# New Here :)



## lilruffian (Jun 28, 2010)

Welcome to the forum!


----------



## Country Woman (Dec 14, 2011)

Welcome to the forum nice to meet you 
We would like to see a picture of you and your horse


----------



## tinyliny (Oct 31, 2009)

welcome! Of course you will post photos?


----------



## ArabianGirl27 (Aug 5, 2012)

Thank you both.  I'll hopefully put up a pic of my horse soon... It won't upload right now, don't know why, but then my computer has serious issues with annoying me, lol.


----------



## HorseCrazyTeen (Jul 29, 2012)

Hello friend! so glad you're here! Check out my horses.


----------



## HorseLovinLady (Jul 18, 2011)

Welcome aboard!! Can't wait to see pics!


----------



## LittleAppy (Feb 16, 2012)

Welcome to the forum!!!
_Posted via Mobile Device_


----------



## ArabianGirl27 (Aug 5, 2012)

Thank you guys!  Everyone's horses are so beautiful!
I just have a question that I'm not sure if anyone knows the answer to, but I thought I'd ask... So, I'm trying to upload a pic of my horse on her page. So I go to upload one, and I find it and click "upload", but then it takes forever to load, returns to my horse's page, and the photo isn't uploaded. I don't know if I'm doing it wrong, or maybe I have to wait a certain amount of time after joining before uploading? It could just be my computer, too, I don't know, but I thought I'd see if anyone knew why it's doing this.


----------



## HorseCrazyTeen (Jul 29, 2012)

Ok, so you clicked Browse, then double-clicked your photo, then clicked upload? If you did that then I don't know why it's not showing up. Hope they do because I want to see your horse!


----------



## ArabianGirl27 (Aug 5, 2012)

Yeah, that's exactly what I did. I don't know why it's not working, either. Ah well, I'll try it again later... maybe it really is just my computer.

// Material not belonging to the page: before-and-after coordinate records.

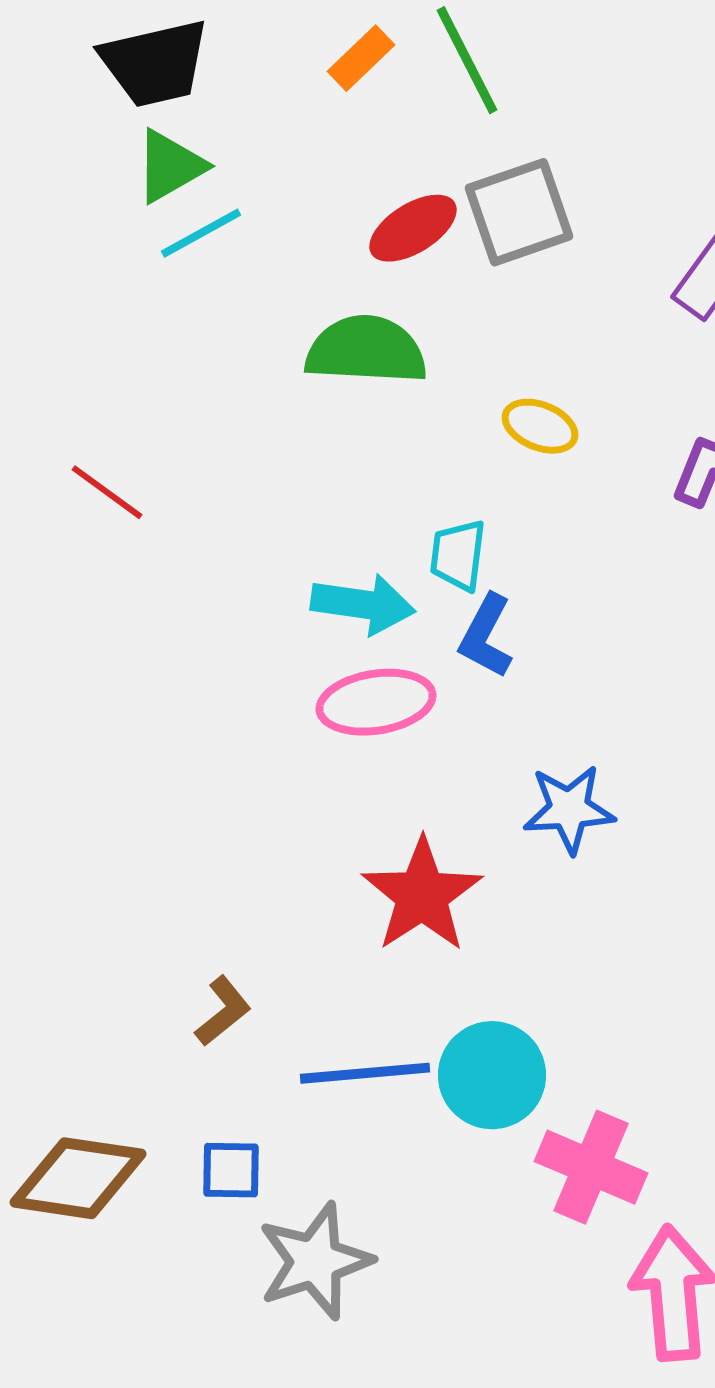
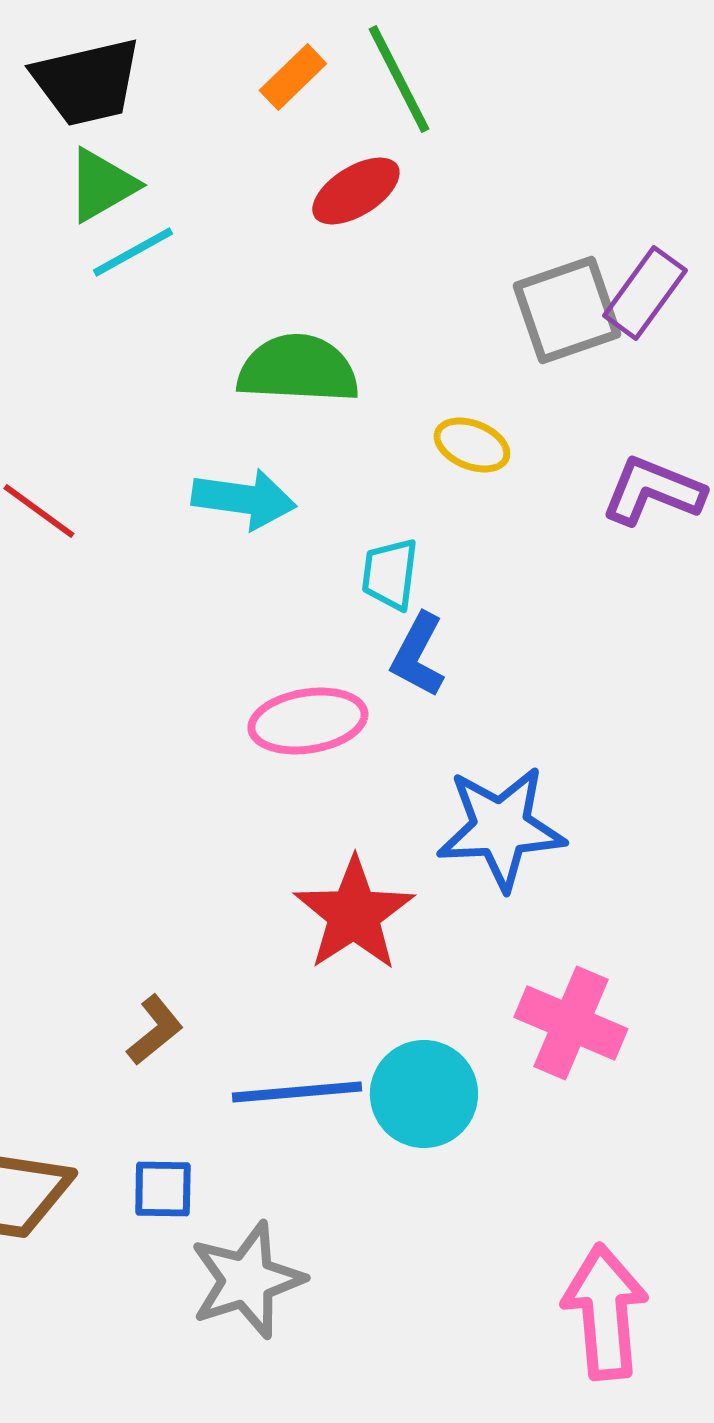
gray square: (519, 212) -> (567, 310), moved
red ellipse: (413, 228) -> (356, 191), moved
cyan arrow: (363, 604) -> (244, 499), moved
blue star: (569, 809) -> (501, 828), size x1.4
pink cross: (591, 1167) -> (571, 1023), moved

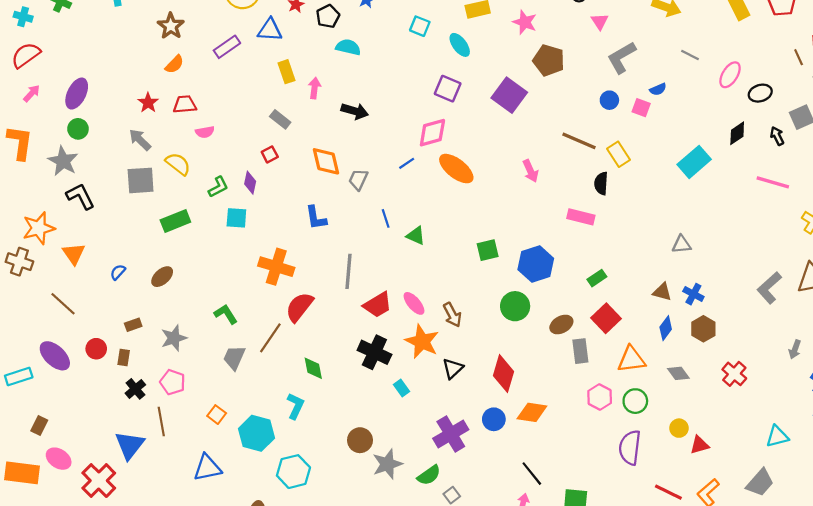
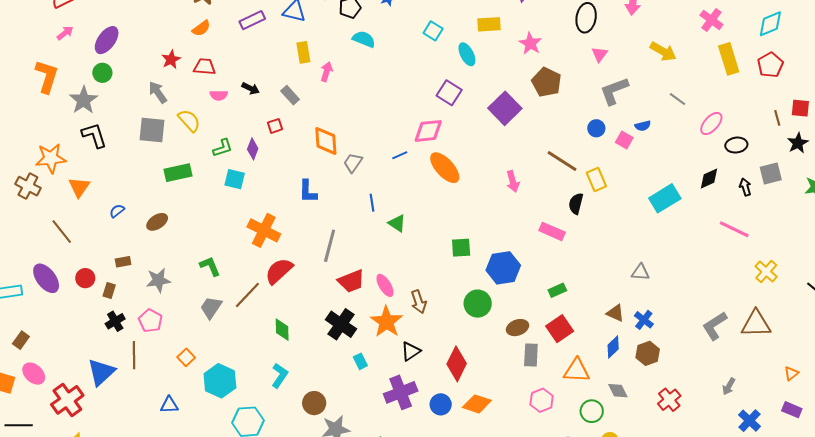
black arrow: (355, 111) -> (251, 88), moved, size x0.7
green circle: (635, 401) -> (592, 411), moved
cyan L-shape: (295, 406) -> (280, 376), moved
purple cross: (451, 434) -> (401, 392), moved
blue triangle: (207, 468) -> (169, 405), size x0.7

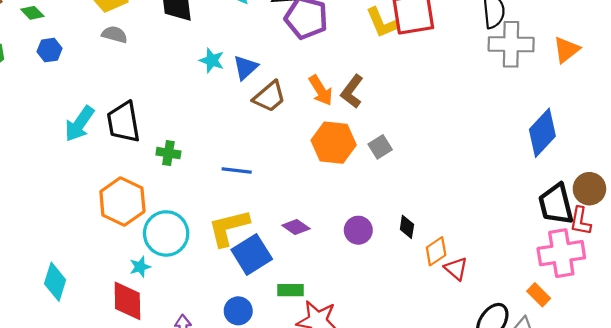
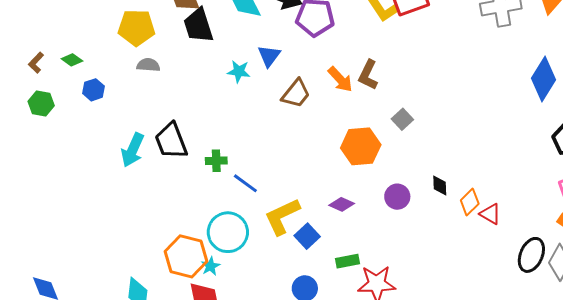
blue triangle: (245, 67) -> (269, 56), moved
orange hexagon: (334, 143) -> (361, 146), moved
blue line: (237, 170) -> (245, 183), moved, turned 40
orange hexagon: (122, 202) -> (186, 256), moved
blue square: (252, 254) -> (307, 236), size x0.7

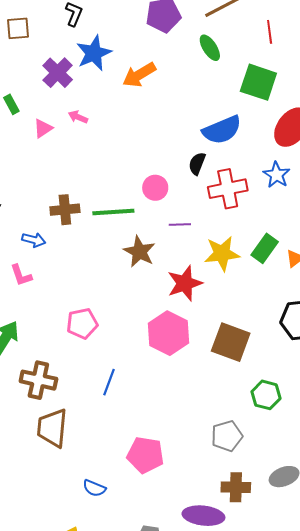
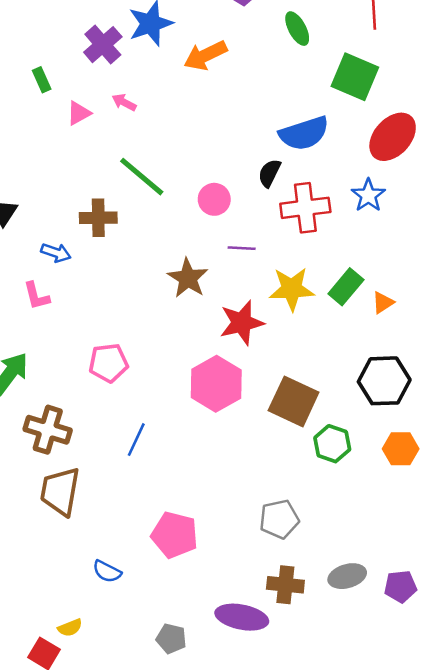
green line: (113, 212) -> (142, 177), moved, turned 39
green hexagon: (266, 395) -> (332, 444), moved

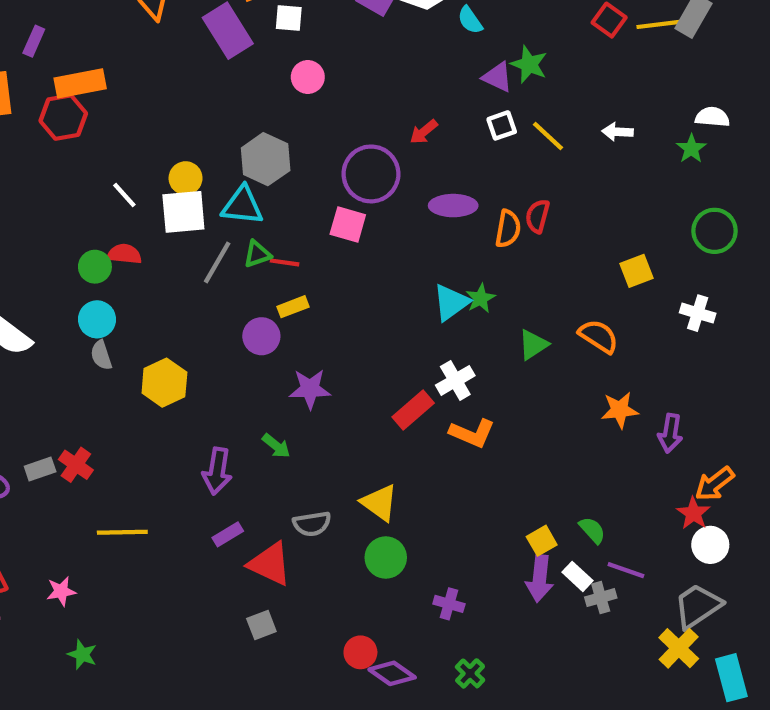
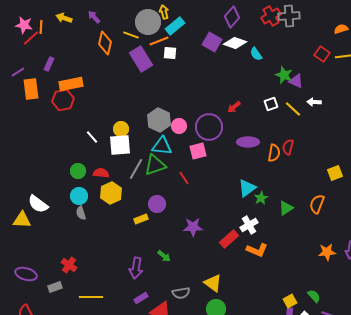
pink circle: (308, 77) -> (179, 126), moved
purple triangle: (497, 77) -> (296, 81), moved
white arrow: (618, 132) -> (314, 102), moved
cyan triangle: (242, 206) -> (162, 146), moved
pink square: (348, 225) -> (198, 151), turned -30
red semicircle: (124, 254) -> (101, 173), moved
green triangle: (257, 254) -> (155, 165), size x1.6
red line: (285, 262) -> (184, 178), moved, turned 48
green star: (481, 298) -> (261, 198), moved
yellow rectangle: (293, 307) -> (141, 219), moved
orange semicircle: (599, 336) -> (317, 204), turned -102
yellow hexagon: (164, 383) -> (111, 193), moved
purple star: (310, 389) -> (193, 227), moved
orange star: (620, 410) -> (327, 252), moved
gray rectangle: (40, 469) -> (55, 287), moved

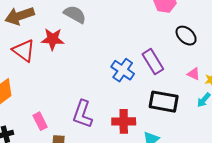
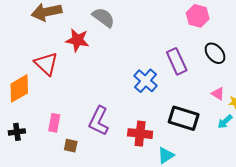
red triangle: (24, 51) -> (46, 64), moved
purple rectangle: (153, 62) -> (177, 61), moved
pink rectangle: (40, 121) -> (54, 123), turned 30

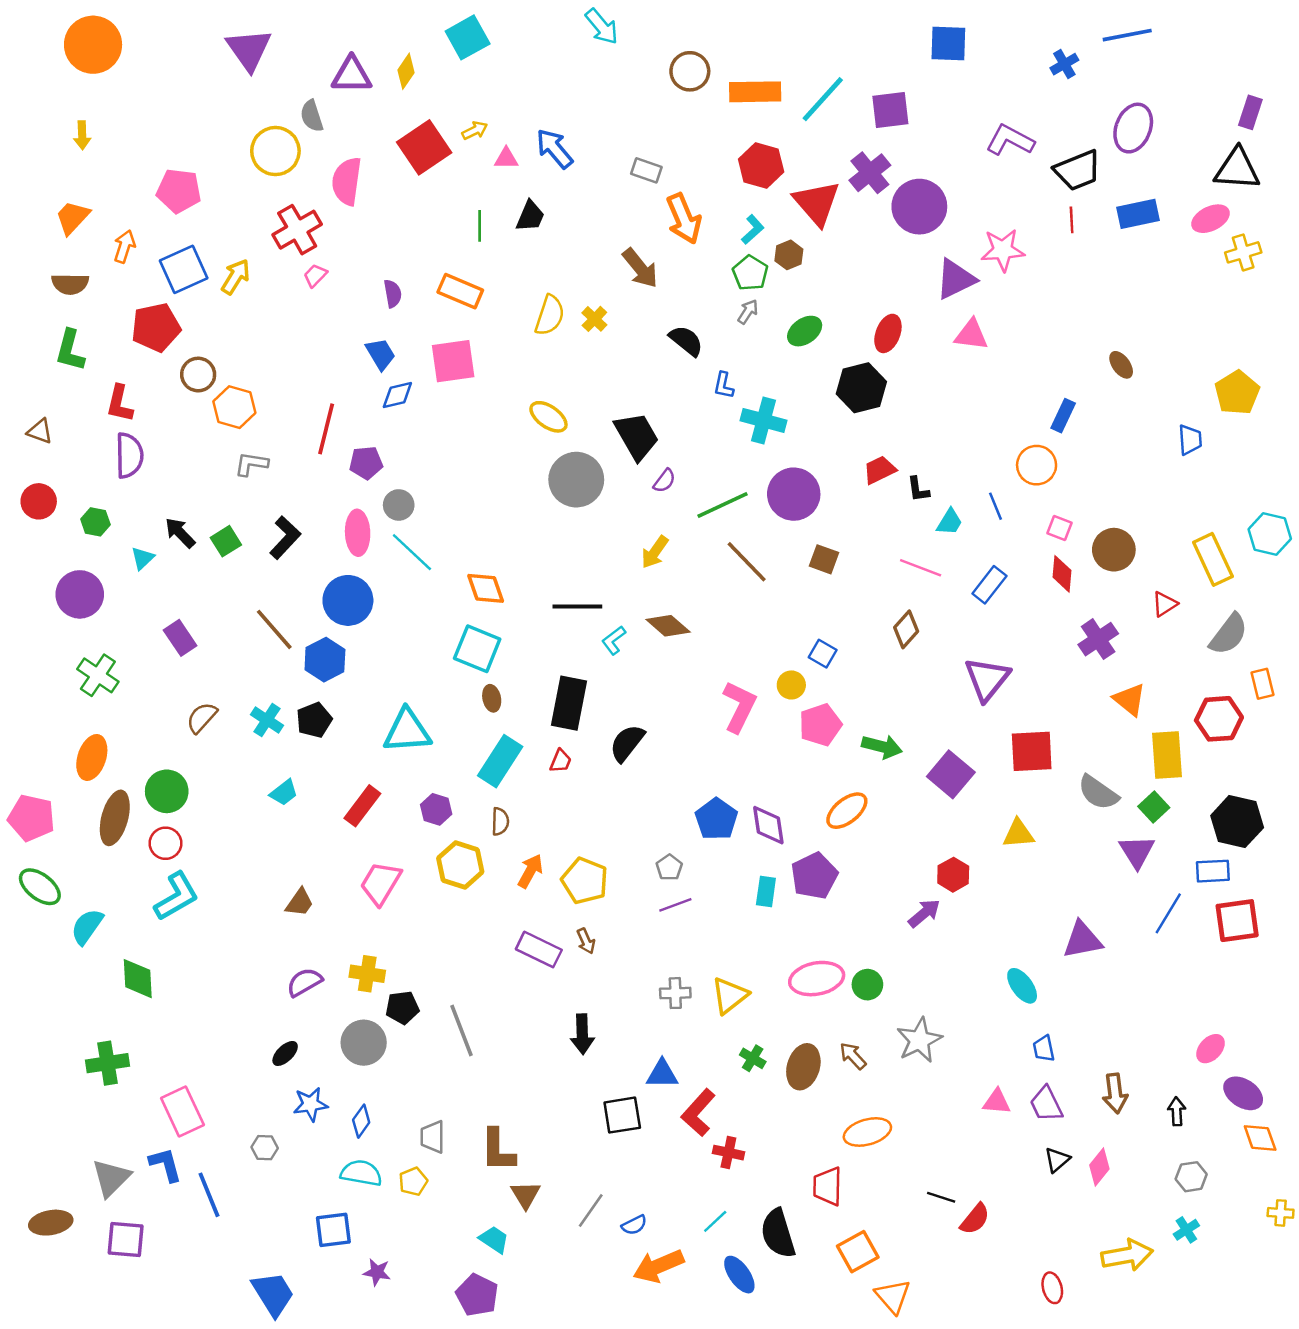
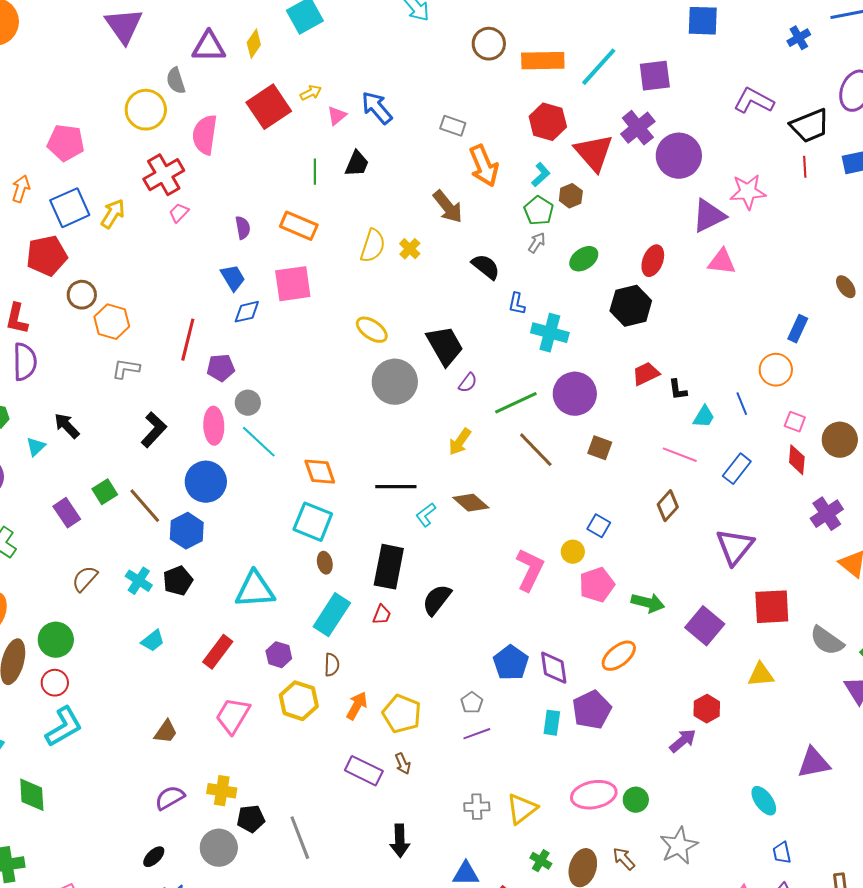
pink triangle: (506, 158) -> (337, 116), turned -40
green square: (226, 541) -> (105, 492), moved

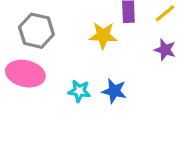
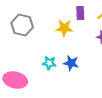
pink ellipse: (25, 74) -> (15, 80), moved

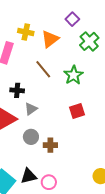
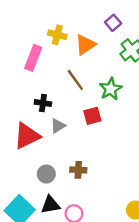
red square: (77, 111) -> (92, 116), moved
gray circle: (31, 137) -> (46, 174), moved

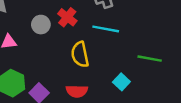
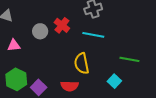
yellow semicircle: (80, 54) -> (82, 63), moved
cyan square: (121, 82) -> (114, 81), moved

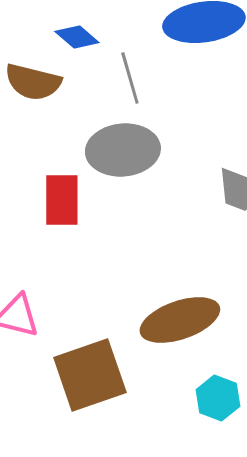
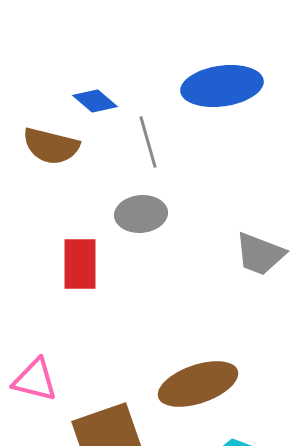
gray ellipse: (123, 150) -> (141, 214), size x0.7

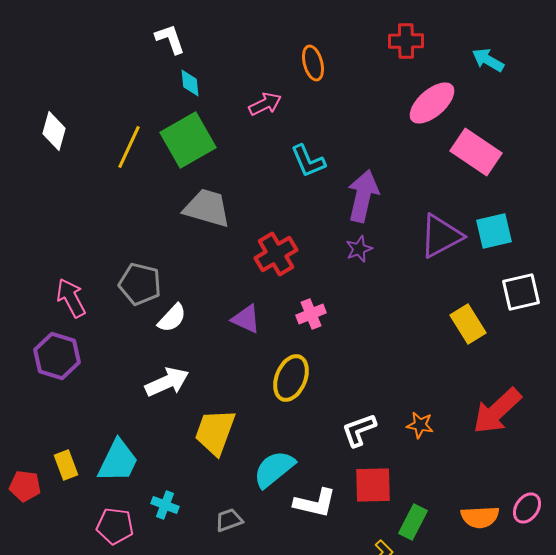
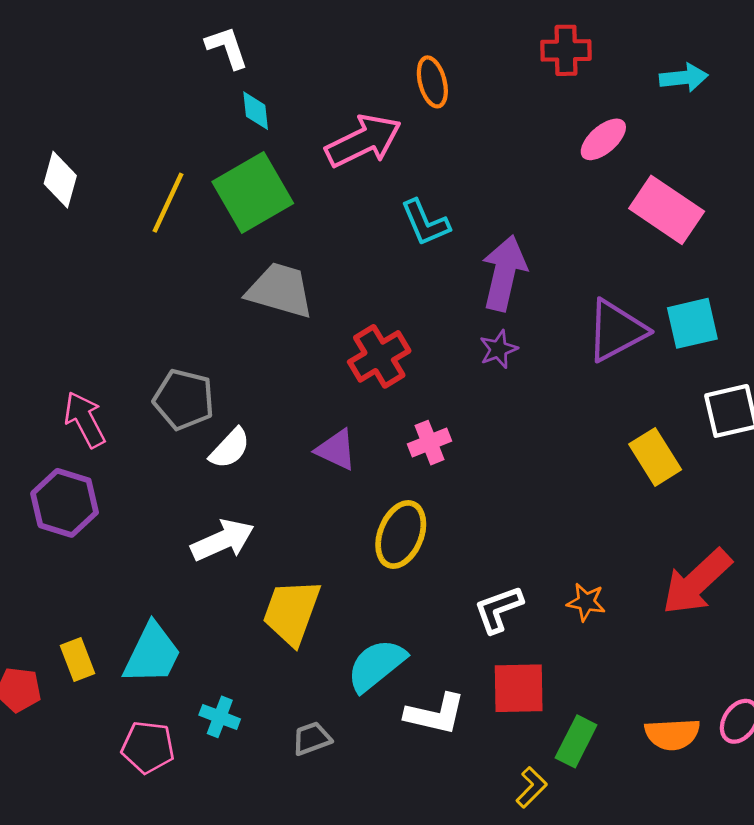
cyan arrow: (488, 60) -> (684, 78), turned 144
pink ellipse: (432, 103) -> (603, 139), size x0.7
pink arrow: (265, 104) -> (363, 141), size x1.6

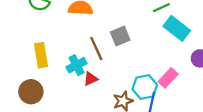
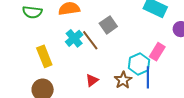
cyan cross: (76, 65) -> (74, 38), moved
red triangle: (91, 79) -> (92, 80), moved

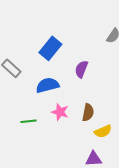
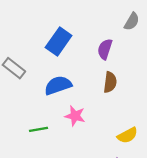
purple semicircle: (81, 69) -> (105, 49), moved
brown semicircle: (88, 112) -> (110, 82), moved

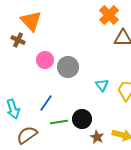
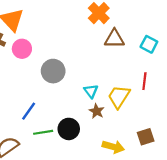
pink circle: (45, 60) -> (22, 49), moved
brown star: (97, 137) -> (97, 111), moved

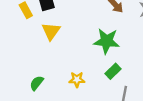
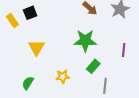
yellow triangle: (51, 31) -> (36, 48), moved

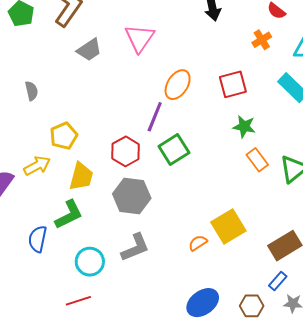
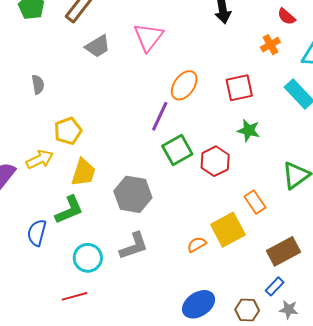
red hexagon: (126, 151) -> (215, 161), moved
orange rectangle: (257, 160) -> (255, 202), moved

In the meantime, if anyone wants to see pics of my horse, go to www.aswadameera.deviantart.com/gallery - recent pics are in the folder "Destiny 2012" and older ones in "Destiny Before 2012".


----------



## Aennikay (Aug 6, 2012)

Hey  Welcome to the forum! 

Your horse is really beautiful & I really like her name 

~ Annika


----------



## ArabianGirl27 (Aug 5, 2012)

Thank you!


----------



## ArabianGirl27 (Aug 5, 2012)

Hey guys, just saying that I finally got some pics up of my mare. Take a look if you want to.


----------